Пока лез наверх, одна гнилая ступенька подо мной проломилась, но удержался, выбрался. Увидев, что я встал на ноги, Федька сказал: «К машине!» — и бросился бежать. Причем так, что я за ним еле успевал. При этом он еще умудрялся оглядываться, двигался то одним боком, то другим, приставными шагами, не опуская ППШ. На лице у него явно виден был страх — настоящий такой, причем заразный, что выражалось в том, что я тоже понемногу начал паниковать. Если позавчера ночью Федька у меня на глазах лез в подвал с тварями и совершенно спокойно, даже с шуточками, а сейчас он бледный и в глазах паника, — то этому точно есть причины.
Со свистом закрутился стартер, не успевший остыть мотор легко схватился, и, с облегчением выдохнув воздух, Федя врубил первую. Машина заскакала по кочкам, вырвалась на просеку, понеслась по ней.
— Федь, генератор не раздолбай! — предостерег я его.
— Ни хрена с ним не сделается, а вот нам отсюда валить надо, пока нас самих на костер не положили. Блин, адаптанты с этой стороны к городу никогда так близко не подходили — безопасное же направление! Разведбат, мать их в сумку, вообще мышей не ловят, развели тут!
Он ругался, но понемногу успокаивался, а как выехали на дорогу, то вроде вообще нервничать перестал. Я спросил у него:
— А с чего ты взял, что это адаптанты?
— Труп к чему-то привязан и возложен на костер?
— Ну… да, — кивнул я, уточнив: — Только там одни кости остались. А так все верно, связан проволокой, привязан к куску арматуры.
— Их почерк, — уверенно сказал он. — Они так жертвы приносят. Причем в костер задвигают постепенно, чтобы дольше мучился.
— А кому жертвы?
— А хрен их знает, — сказал он. — У нас с ними обмен новостями плохо налажен, вот и забывают рассказать.
— А пленных не было?
— Как — не было? Были, только пользы с этого… Как их там в НКВД ни спрашивают за жизнь их неправильную — ничего не рассказывают. Орут, визжат, но ничего не говорят. А некоторые так и вовсе хохочут. Де-мо-ни-чес-ки, так сказать.

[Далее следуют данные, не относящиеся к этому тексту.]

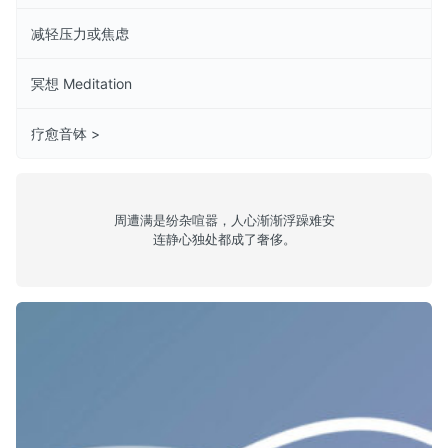
减轻压力或焦虑
冥想 Meditation
疗愈音钵 >
周遭满是纷杂喧嚣，人心渐渐浮躁难安
连静心独处都成了奢侈。
塔斯卡普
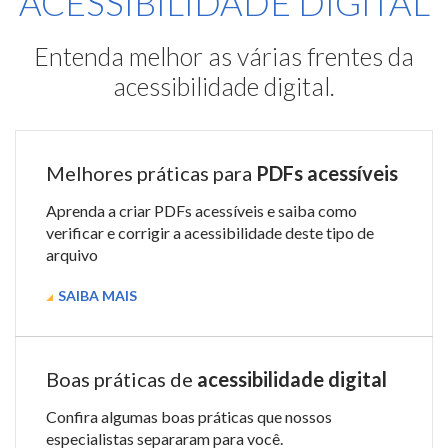
ACESSIBILIDADE DIGITAL
Entenda melhor as várias frentes da
acessibilidade digital.
Melhores práticas para
PDFs acessíveis
Aprenda a criar PDFs acessíveis e saiba como
verificar e corrigir a acessibilidade deste tipo de
arquivo
SAIBA MAIS
Boas práticas de
acessibilidade digital
Confira algumas boas práticas que nossos
especialistas separaram para você.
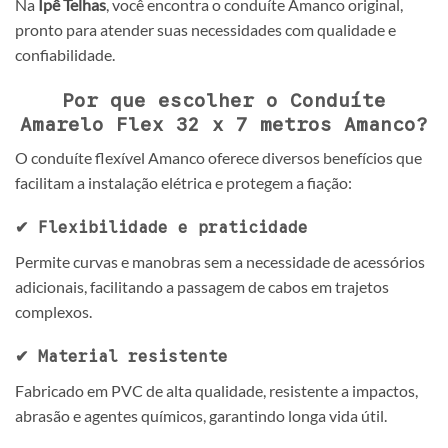
Na
Ipê Telhas
, você encontra o conduíte Amanco original,
pronto para atender suas necessidades com qualidade e
confiabilidade.
Por que escolher o Conduíte
Amarelo Flex 32 x 7 metros Amanco?
O conduíte flexível Amanco oferece diversos benefícios que
facilitam a instalação elétrica e protegem a fiação:
✔ Flexibilidade e praticidade
Permite curvas e manobras sem a necessidade de acessórios
adicionais, facilitando a passagem de cabos em trajetos
complexos.
✔ Material resistente
Fabricado em PVC de alta qualidade, resistente a impactos,
abrasão e agentes químicos, garantindo longa vida útil.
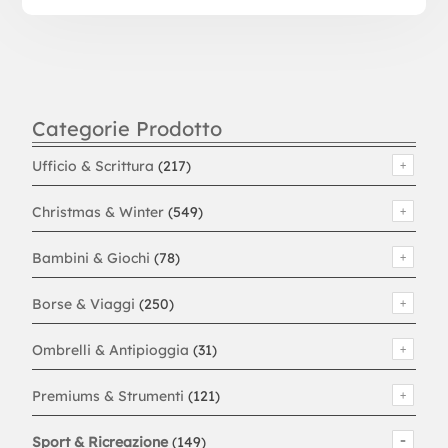
Categorie Prodotto
Ufficio & Scrittura
(217)
Christmas & Winter
(549)
Bambini & Giochi
(78)
Borse & Viaggi
(250)
Ombrelli & Antipioggia
(31)
Premiums & Strumenti
(121)
Sport & Ricreazione
(149)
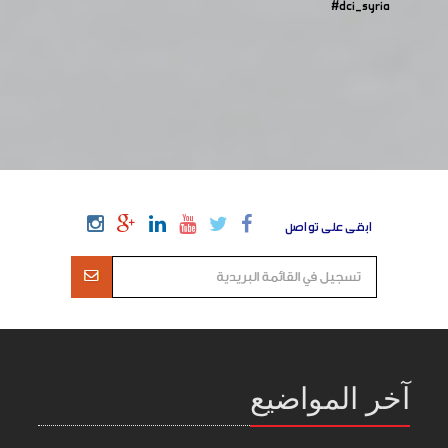
#dci_syria
ابقى على تواصل
آخر المواضيع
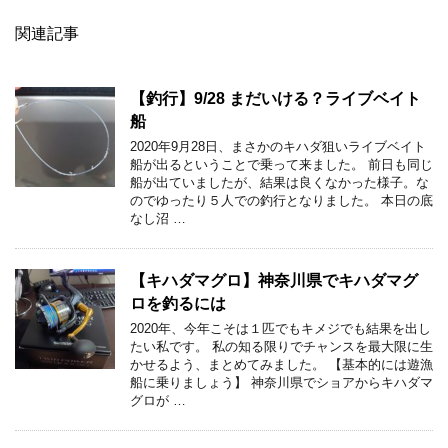
関連記事
【釣行】9/28 まだいける？ライブベイト
船
2020年9月28日、まさかのキハダ狙いライブベイト
船が出るということで乗って来ました。 前日も同じ
船が出ていましたが、結果は良くなかった様子。な
のでゆったり５人での釣行となりました。 本日の底
なし沼 …
【キハダマグロ】神奈川県でキハダマグ
ロを釣るには
2020年、今年こそは１匹でもキメジでも結果を出し
たい私です。 私の知る限りでチャンスを最大限に生
かせるよう、まとめてみました。 【基本的には遊漁
船に乗りましょう】 神奈川県でショアからキハダマ
グロが …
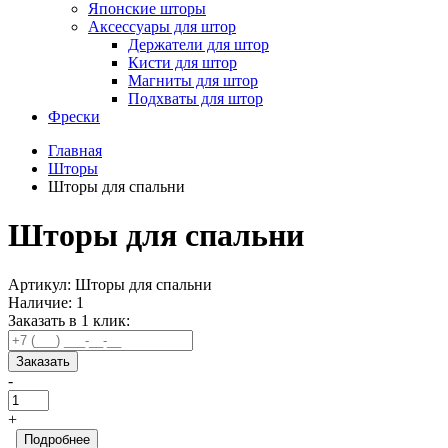
Японские шторы
Аксессуары для штор
Держатели для штор
Кисти для штор
Магниты для штор
Подхваты для штор
Фрески
Главная
Шторы
Шторы для спальни
Шторы для спальни
Артикул:
Шторы для спальни
Наличие:
1
Заказать в 1 клик:
Заказать
-
+
Подробнее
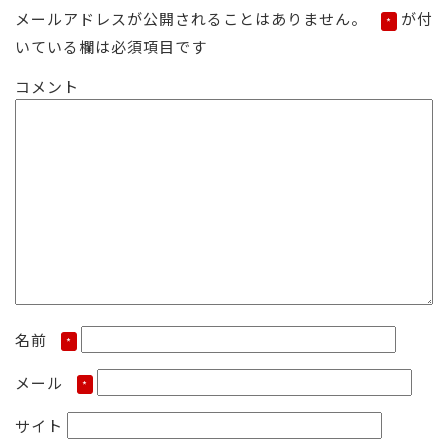
日:
サ
メールアドレスが公開されることはありません。
が付
*
イ
いている欄は必須項目です
ズ
コメント
名前
*
メール
*
サイト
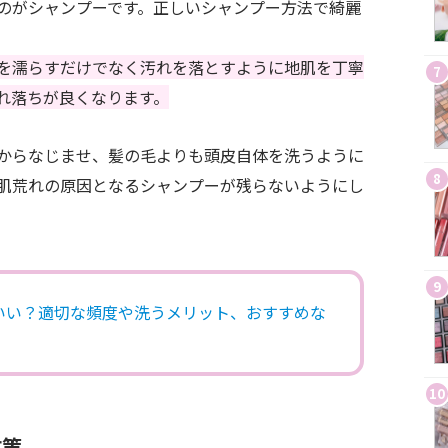
のがシャンプーです。正しいシャンプー方法で綺麗
を濡らすだけでなく汚れを落とすように地肌を丁寧
7
れ落ちが良くなります。
からなじませ、髪の毛よりも頭皮自体を洗うように
8
肌荒れの原因となるシャンプーが残らないようにし
9
いい？適切な頻度や洗うメリット、おすすめな
10
対策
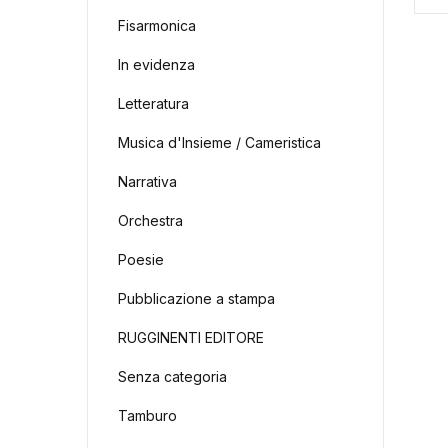
Fisarmonica
In evidenza
Letteratura
Musica d'Insieme / Cameristica
Narrativa
Orchestra
Poesie
Pubblicazione a stampa
RUGGINENTI EDITORE
Senza categoria
Tamburo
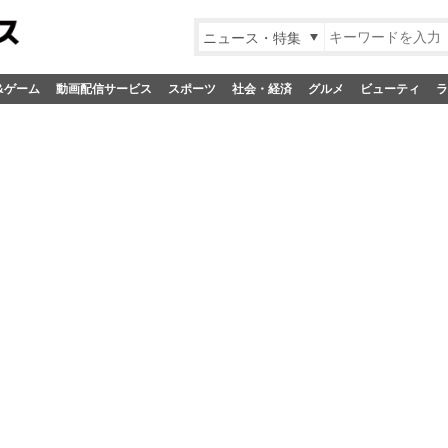
ニュース・特集
&ゲーム
動画配信サービス
スポーツ
社会・経済
グルメ
ビューティ
ラ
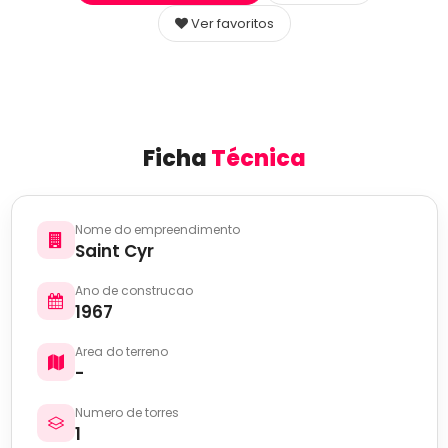
Ver favoritos
Ficha
Técnica
Nome do empreendimento
Saint Cyr
Ano de construcao
1967
Area do terreno
-
Numero de torres
1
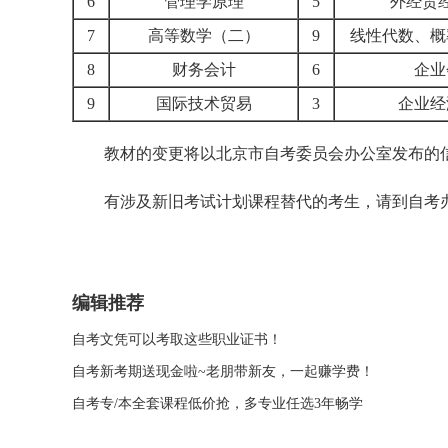
6
管理学原理
5
外经贸
7
高等数学（二）
9
线性代数、概
8
财务会计
6
企业
9
国际技术贸易
3
企业经
教材的变更将以北京市自考委员会办公室发布的
有涉及新旧考试计划课程替代的考生，请到自考办查阅
编辑推荐
自考文凭可以考取这些职业证书！
自考新考期送现金啦~老朋带新友，一起赚学费！
自考专/本全套课程低价抢，多专业任选3年畅学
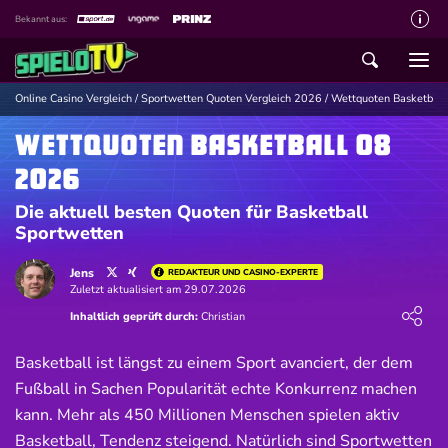
Bekannt aus:
Über spieloTV
Wie wir bewerten
Online Casino Vergleich
/
Sportwetten Quoten Vergleich 2026
/
Wettquoten Basketbal
Die SpieloTV Crew
Wettquoten Basketball 08
Datenschutzerklärung
2026
Haftungsausschluss für Inhalte
Die aktuell besten Quoten für Basketball
Sportwetten
Affiliate Disclaimer
Jens
REDAKTEUR UND CASINO-EXPERTE
Schreiber gesucht
Zuletzt aktualisiert am 29.07.2026
Loading ...
Kontakt mit spieloTV
Inhaltlich geprüft durch:
Christian
Spielsucht Hilfe
Basketball ist längst zu einem Sport avanciert, der dem
Fußball in Sachen Popularität echte Konkurrenz machen
kann. Mehr als 450 Millionen Menschen spielen aktiv
Basketball, Tendenz steigend. Natürlich sind Sportwetten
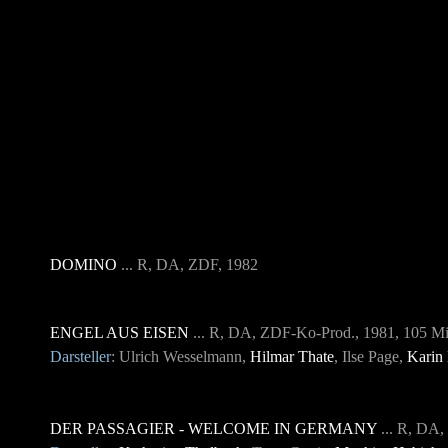
DOMINO
... R, DA, ZDF, 1982
ENGEL AUS EISEN
... R, DA, ZDF-Ko-Prod., 1981
, 105 Mi
Darsteller
: Ulrich Wesselmann,
Hilmar Thate
, Ilse Page,
Karin
DER PASSAGIER - WELCOME IN GERMANY
... R, DA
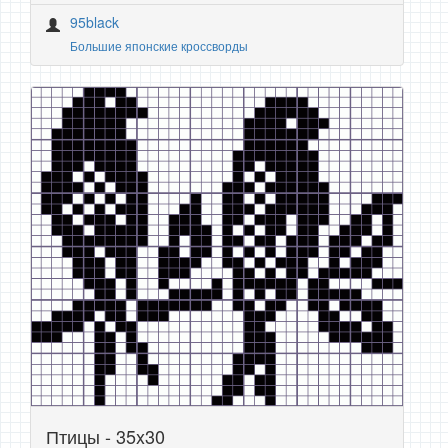
95black
Большие японские кроссворды
Птицы - 35x30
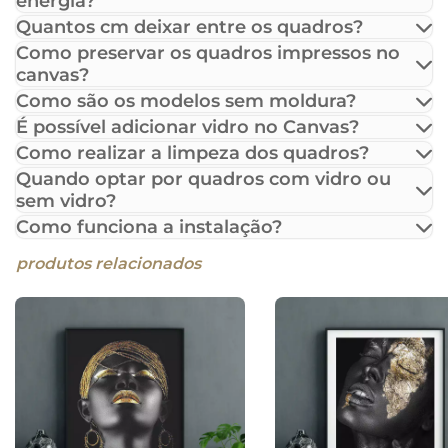
energia?
Quantos cm deixar entre os quadros?
Como preservar os quadros impressos no
canvas?
Como são os modelos sem moldura?
É possível adicionar vidro no Canvas?
Como realizar a limpeza dos quadros?
Quando optar por quadros com vidro ou
sem vidro?
Como funciona a instalação?
produtos relacionados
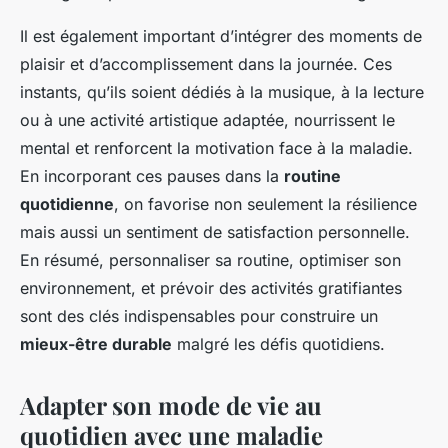
Il est également important d’intégrer des moments de
plaisir et d’accomplissement dans la journée. Ces
instants, qu’ils soient dédiés à la musique, à la lecture
ou à une activité artistique adaptée, nourrissent le
mental et renforcent la motivation face à la maladie.
En incorporant ces pauses dans la
routine
quotidienne
, on favorise non seulement la résilience
mais aussi un sentiment de satisfaction personnelle.
En résumé, personnaliser sa routine, optimiser son
environnement, et prévoir des activités gratifiantes
sont des clés indispensables pour construire un
mieux-être durable
malgré les défis quotidiens.
Adapter son mode de vie au
quotidien avec une maladie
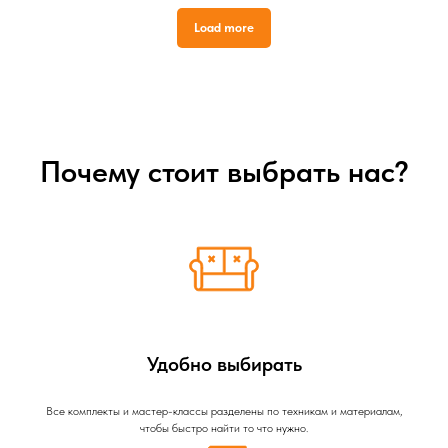
Load more
Почему стоит выбрать нас?
Удобно выбирать
Все комплекты и мастер-классы разделены по техникам и материалам,
чтобы быстро найти то что нужно.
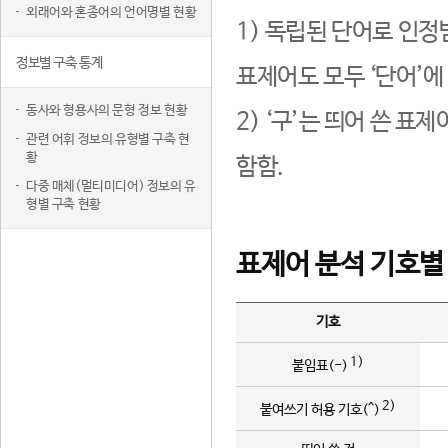
외래어와 혼종어의 언어명별 현황
1) 독립된 단어로 인정
정보별 구축 통계
표제어도 모두 ‘단어’에
동사와 형용사의 문형 정보 현황
2) ‘구’는 띄어 쓴 표
관련 어휘 정보의 유형별 구축 현
황
함함.
다중 매체(멀티미디어) 정보의 유
형별 구축 현황
표제어 분석 기호별
기호
1)
붙임표(-)
2)
붙여쓰기 허용 기호(^)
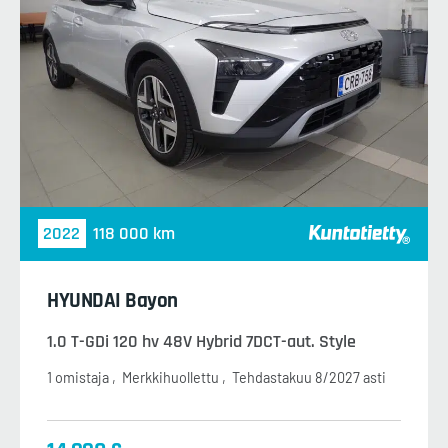
2022
118 000 km
HYUNDAI Bayon
1.0 T-GDi 120 hv 48V Hybrid 7DCT-aut. Style
1 omistaja
Merkkihuollettu
Tehdastakuu 8/2027 asti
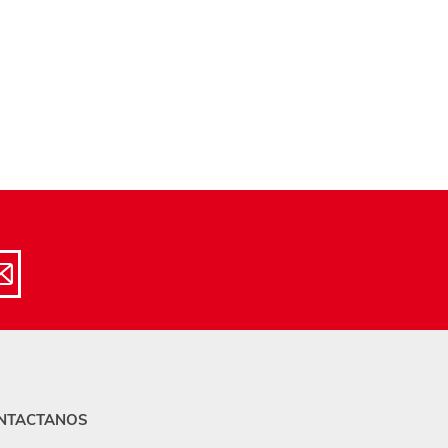
NTACTANOS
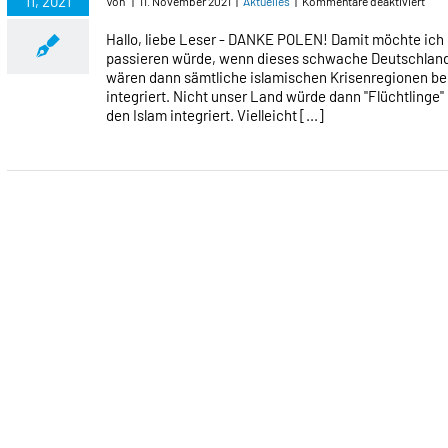
11, 2021
für
Von
|
11. November 2021
|
Aktuelles
|
Kommentare deaktiviert
FAL
POLI
Hallo, liebe Leser - DANKE POLEN! Damit möchte ich
FÖR
passieren würde, wenn dieses schwache Deutschland
ASY
wären dann sämtliche islamischen Krisenregionen ber
integriert. Nicht unser Land würde dann "Flüchtlinge"
den Islam integriert. Vielleicht [...]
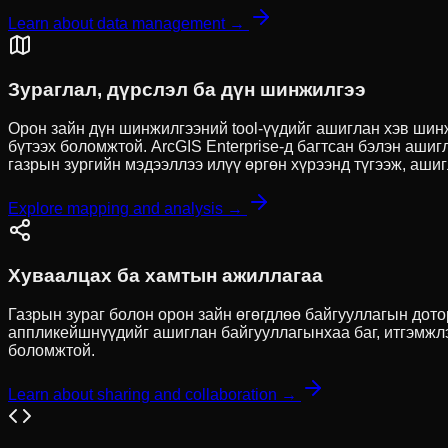
Learn about data management →
Зураглал, дүрслэл ба дүн шинжилгээ
Орон зайн дүн шинжилгээний tool-үүдийг ашиглан хэв шинж
бүтээх боломжтой. ArcGIS Enterprise-д багтсан бэлэн аши
газрын зургийн мэдээллээ илүү өргөн хүрээнд түгээж, аши
Explore mapping and analysis →
Хуваалцах ба хамтын ажиллагаа
Газрын зураг болон орон зайн өгөгдлөө байгууллагын дото
аппликейшнүүдийг ашиглан байгууллагынхаа баг, итгэмжлэ
боломжтой.
Learn about sharing and collaboration →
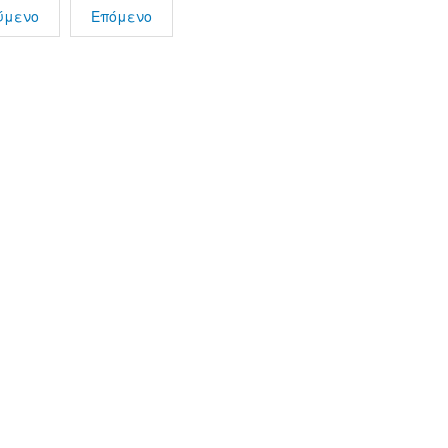
ύμενο
Επόμενο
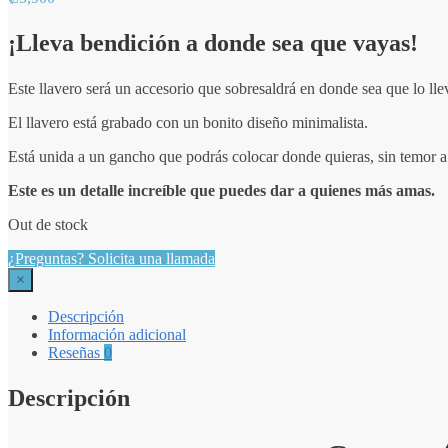
¡Lleva bendición a donde sea que vayas!
Este llavero será un accesorio que sobresaldrá en donde sea que lo lle
El llavero está grabado con un bonito diseño minimalista.
Está unida a un gancho que podrás colocar donde quieras, sin temor a 
Este es un detalle increíble que puedes dar a quienes más amas.
Out de stock
¿Preguntas? Solicita una llamada
×
Descripción
Información adicional
Reseñas
0
Descripción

— Говорить разучились, может быть? — предположил я.
— Между собой-то базарят, разведка сколько раз слышала. А вот с нами отказываются. Брезгуют, наверное.
Машина с ходу влетела передними колесами в глубокую лужу, нас накрыло водой, которую метавшиеся по стеклу щетки быстро счистили, но разговор ненадолго прервался.
— Федь, а тебе фамилия Скляр ни о чем не говорит?
— Актер у нас такой был, в каких-то музыкальных комедиях играл. А что?